● **PROBLEM DETAILS**
Search term "value": copy each line of the records that contains it.

Source data:
============

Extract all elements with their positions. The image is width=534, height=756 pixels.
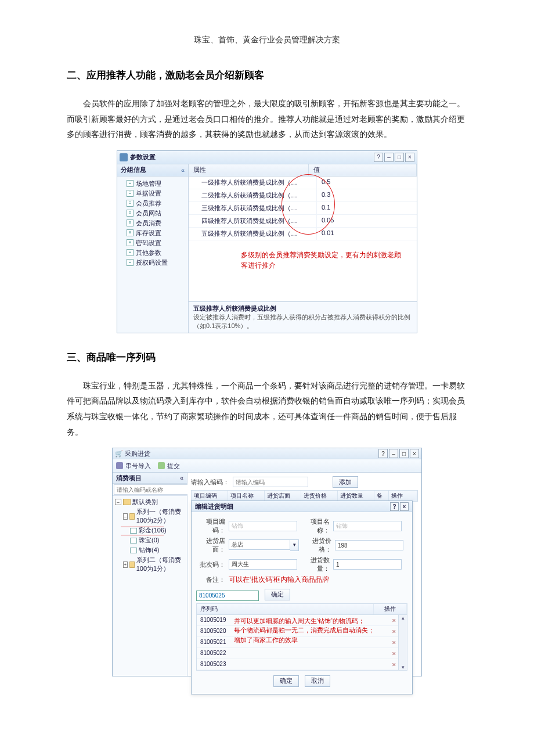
name-field[interactable] [333,521,402,531]
grid-row[interactable]: 五级推荐人所获消费提成比例（…0.01 [189,228,417,240]
help-icon[interactable]: ? [390,502,399,511]
search-input[interactable] [114,484,193,495]
tree-node[interactable]: –系列一（每消费100为2分） [114,507,186,525]
grid-header: 项目编码 项目名称 进货店面 进货价格 进货数量 备注 操作 [191,490,418,502]
annotation-text: 多级别的会员推荐消费奖励设定，更有力的刺激老顾客进行推介 [189,240,417,273]
field-label: 进货价格： [302,537,331,554]
submit-button[interactable]: 提交 [158,462,180,470]
sidebar: 分组信息 « ≡场地管理 ≡单据设置 ≡会员推荐 ≡会员网站 ≡会员消费 ≡库存… [117,164,189,333]
toolbar: 串号导入 提交 [113,459,421,473]
tree-node[interactable]: ≡库存设置 [120,228,186,238]
close-icon[interactable]: × [405,153,414,162]
tree-node[interactable]: 钻饰(4) [114,545,186,555]
expand-icon[interactable]: + [123,561,128,568]
grid-row[interactable]: 一级推荐人所获消费提成比例（…0.5 [189,177,417,189]
sidebar-title: 分组信息 [121,165,146,174]
tree-node[interactable]: ≡单据设置 [120,189,186,199]
dialog-body: 项目编码： 项目名称： 进货店面： ▾ 进货价格： [192,512,412,694]
close-icon[interactable]: × [400,502,409,511]
field-label: 批次码： [196,560,225,569]
node-icon: ≡ [127,190,134,197]
tree-node[interactable]: +系列二（每消费100为1分） [114,555,186,574]
grid-rows: 一级推荐人所获消费提成比例（…0.5 二级推荐人所获消费提成比例（…0.3 三级… [189,177,417,240]
delete-icon[interactable] [391,639,398,646]
serial-value: 81005020 [197,628,381,634]
cell-attr: 一级推荐人所获消费提成比例（… [189,177,317,189]
item-icon [130,528,137,534]
help-title: 五级推荐人所获消费提成比例 [193,304,412,313]
code-field[interactable] [229,521,297,531]
col-serial: 序列码 [197,604,374,614]
help-icon[interactable]: ? [378,449,388,458]
node-label: 授权码设置 [136,258,168,267]
delete-icon[interactable] [391,628,398,635]
input-label: 请输入编码： [191,478,229,487]
window-title: 参数设置 [130,153,156,161]
section-2-title: 二、应用推荐人功能，激励老会员介绍新顾客 [67,69,467,82]
price-field[interactable] [335,540,403,550]
maximize-icon[interactable]: □ [395,153,404,162]
import-icon [116,462,123,469]
scroll-up-icon[interactable]: ▴ [402,615,405,621]
sidebar-header: 分组信息 « [117,164,188,177]
node-label: 密码设置 [136,239,161,247]
cancel-button[interactable]: 取消 [305,675,330,687]
serial-list: 81005019 81005020 81005021 81005022 8100… [196,615,407,671]
folder-icon [129,561,135,568]
store-combo[interactable]: ▾ [229,539,299,551]
chevron-down-icon[interactable]: ▾ [290,539,299,551]
expand-icon[interactable]: – [115,499,121,505]
maximize-icon[interactable]: □ [399,449,409,458]
minimize-icon[interactable]: – [389,449,398,458]
category-tree: –默认类别 –系列一（每消费100为2分） 彩金(106) 珠宝(0) 钻饰(4… [113,496,187,575]
item-icon [130,538,137,543]
code-input[interactable] [233,477,308,487]
serial-input[interactable] [196,591,259,601]
close-icon[interactable]: × [410,449,419,458]
node-label: 钻饰(4) [139,546,159,555]
node-label: 会员推荐 [136,199,161,208]
collapse-icon[interactable]: « [181,167,185,174]
serial-row: 81005021 [197,637,407,648]
grid-row[interactable]: 二级推荐人所获消费提成比例（…0.3 [189,189,417,202]
store-field[interactable] [229,539,290,550]
cell-value: 0.01 [317,228,417,240]
tree-node[interactable]: –默认类别 [114,497,186,507]
button-label: 提交 [167,462,180,470]
delete-icon[interactable] [391,661,398,668]
batch-field[interactable] [229,559,297,570]
node-icon: ≡ [127,259,134,266]
delete-icon[interactable] [391,650,398,657]
node-label: 会员网站 [136,209,161,218]
tree-node[interactable]: ≡场地管理 [120,179,186,189]
window-title: 🛒 采购进货 [115,449,150,458]
add-button[interactable]: 添加 [333,476,358,488]
tree-node[interactable]: ≡授权码设置 [120,258,186,268]
help-icon[interactable]: ? [374,153,383,162]
help-body: 设定被推荐人消费时，五级推荐人获得的积分占被推荐人消费获得积分的比例（如0.1表… [193,313,412,330]
confirm-serial-button[interactable]: 确定 [265,589,290,600]
scroll-down-icon[interactable]: ▾ [402,664,405,670]
tree-node[interactable]: ≡会员消费 [120,218,186,228]
grid-header: 属性 值 [189,164,417,177]
section-3-body: 珠宝行业，特别是玉器，尤其特殊性，一个商品一个条码，要针对该商品进行完整的进销存… [67,378,467,440]
minimize-icon[interactable]: – [384,153,394,162]
dialog-title: 编辑进货明细 [195,502,233,511]
ok-button[interactable]: 确定 [273,675,299,687]
tree-node[interactable]: ≡会员推荐 [120,199,186,208]
collapse-icon[interactable]: « [180,474,183,481]
tree-node[interactable]: ≡密码设置 [120,238,186,248]
tree-node[interactable]: ≡其他参数 [120,248,186,258]
expand-icon[interactable]: – [123,513,128,520]
node-label: 系列二（每消费100为1分） [136,556,186,573]
tree-node[interactable]: 珠宝(0) [114,535,186,545]
section-3-title: 三、商品唯一序列码 [67,351,467,364]
grid-row[interactable]: 三级推荐人所获消费提成比例（…0.1 [189,202,417,215]
grid-row[interactable]: 四级推荐人所获消费提成比例（…0.05 [189,215,417,228]
scrollbar[interactable]: ▴▾ [398,615,407,670]
delete-icon[interactable] [391,617,398,624]
window-titlebar: 参数设置 ? – □ × [117,151,417,164]
tree-node[interactable]: ≡会员网站 [120,208,186,218]
qty-field[interactable] [333,559,402,570]
import-button[interactable]: 串号导入 [116,462,151,470]
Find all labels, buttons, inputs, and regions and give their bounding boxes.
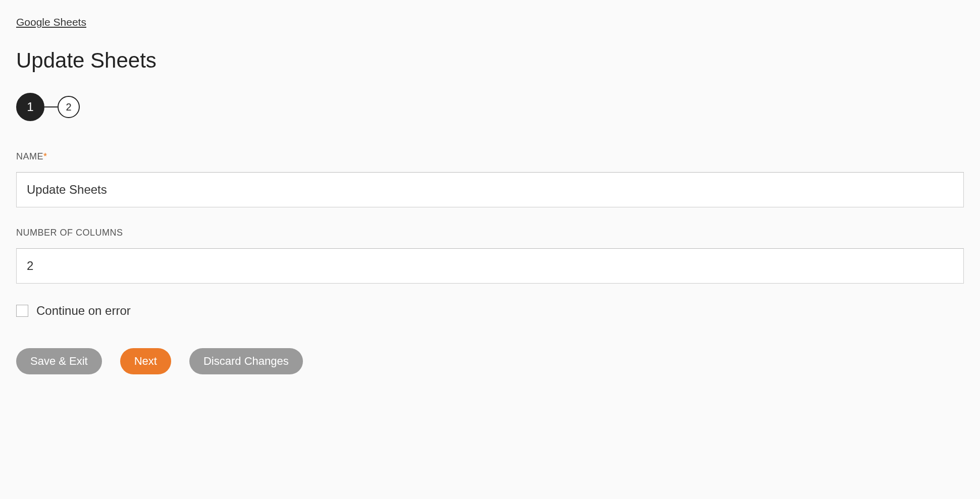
step-connector (44, 106, 58, 107)
columns-input[interactable] (16, 248, 964, 284)
columns-label: NUMBER OF COLUMNS (16, 228, 964, 238)
breadcrumb: Google Sheets (16, 16, 964, 28)
continue-on-error-label: Continue on error (36, 304, 131, 318)
step-1[interactable]: 1 (16, 93, 44, 121)
continue-on-error-checkbox[interactable] (16, 305, 28, 317)
page-title: Update Sheets (16, 48, 964, 73)
name-input[interactable] (16, 172, 964, 207)
form-group-name: NAME* (16, 151, 964, 207)
form-group-columns: NUMBER OF COLUMNS (16, 228, 964, 284)
step-2[interactable]: 2 (58, 96, 80, 118)
required-asterisk-icon: * (43, 151, 47, 161)
name-label: NAME* (16, 151, 964, 162)
checkbox-group-continue-on-error: Continue on error (16, 304, 964, 318)
button-row: Save & Exit Next Discard Changes (16, 348, 964, 374)
save-exit-button[interactable]: Save & Exit (16, 348, 102, 374)
next-button[interactable]: Next (120, 348, 171, 374)
discard-changes-button[interactable]: Discard Changes (189, 348, 303, 374)
stepper: 1 2 (16, 93, 964, 121)
breadcrumb-link-google-sheets[interactable]: Google Sheets (16, 16, 86, 28)
name-label-text: NAME (16, 151, 43, 161)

============

● **SOLVED EXERCISE**
serial-value: 81005020 [197,628,381,634]
cell-value: 0.01 [317,228,417,240]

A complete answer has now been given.